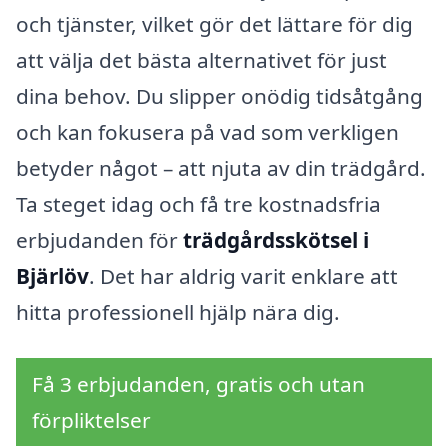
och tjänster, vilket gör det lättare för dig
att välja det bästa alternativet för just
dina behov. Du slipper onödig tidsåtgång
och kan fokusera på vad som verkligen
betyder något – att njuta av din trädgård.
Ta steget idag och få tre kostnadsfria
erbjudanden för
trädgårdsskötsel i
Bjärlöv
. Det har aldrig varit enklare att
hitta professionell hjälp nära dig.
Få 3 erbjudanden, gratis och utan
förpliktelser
#####
- What the task asks: Retype the records above exactly. Leave the pictures out.

- Your response:
och tjänster, vilket gör det lättare för dig
att välja det bästa alternativet för just
dina behov. Du slipper onödig tidsåtgång
och kan fokusera på vad som verkligen
betyder något – att njuta av din trädgård.
Ta steget idag och få tre kostnadsfria
erbjudanden för
trädgårdsskötsel i
Bjärlöv
. Det har aldrig varit enklare att
hitta professionell hjälp nära dig.
Få 3 erbjudanden, gratis och utan
förpliktelser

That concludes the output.